Show TLS Protocol and Cipher

You need to see which TLS protocol and cipher the edge negotiates.

Command

openssl s_client -connect edge.test:443 -servername edge.test </dev/null 2>/dev/null | awk '/Protocol|Cipher|Verify return code/ {print}'

Before you run this

Risk: safe. Do not treat one client handshake as a full TLS policy audit.

Expected output

Protocol, cipher, and verification result from the TLS handshake.

System impact

Nothing changes. The command performs a read-only TLS handshake and filters the negotiated details.
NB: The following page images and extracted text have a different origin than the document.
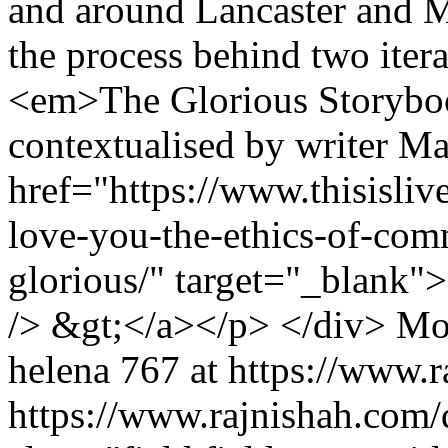
and around Lancaster and M
the process behind two itera
<em>The Glorious Storybo
contextualised by writer Ma
href="https://www.thisislive
love-you-the-ethics-of-comm
glorious/" target="_blank
/> &gt;</a></p> </div>
Mo
helena
767 at https://www.
https://www.rajnishah.com/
Recovery / rollback: no state is changed.

When to use it

Use when old clients fail, scanners flag TLS settings, or you need a quick negotiation snapshot.

When not to use it

Do not treat one client handshake as a full TLS policy audit.

Watch this command run

Example output from a temporary Linux lab

This example uses disposable sample files and sanitized output so you can inspect the shape of the result before touching a real system.

demo@lab:~$

$ openssl s_client -connect example.com:443 -servername example.com </dev/null 2>/dev/null | sed -n '1,8p'

CONNECTED(00000003)
Protocol  : TLSv1.3
Cipher    : TLS_AES_256_GCM_SHA384
Verify return code: 0 (ok)
-----BEGIN CERTIFICATE-----
FIXTURE-edge
-----END CERTIFICATE-----

$ openssl s_client -connect example.com:443 -servername example.com </dev/null 2>/dev/null | awk '/Protocol|Cipher|Verify return code/ {print}'

Protocol  : TLSv1.3
Cipher    : TLS_AES_256_GCM_SHA384
Verify return code: 0 (ok)
View reproducible demo details

This page shows the sanitized shell transcript and the setup steps needed to reproduce the example.

Lab setup steps

  1. openssl s_client -connect edge.test:443 -servername edge.test </dev/null 2>/dev/null | sed -n '1,8p'
  2. openssl s_client -connect edge.test:443 -servername edge.test </dev/null 2>/dev/null | awk '/Protocol|Cipher|Verify return code/ {print}'

next steps

Related commands

Web Server Rescue Risk: safe

Show TLS Certificate Dates

The outage was not the web server. The edge certificate had expired.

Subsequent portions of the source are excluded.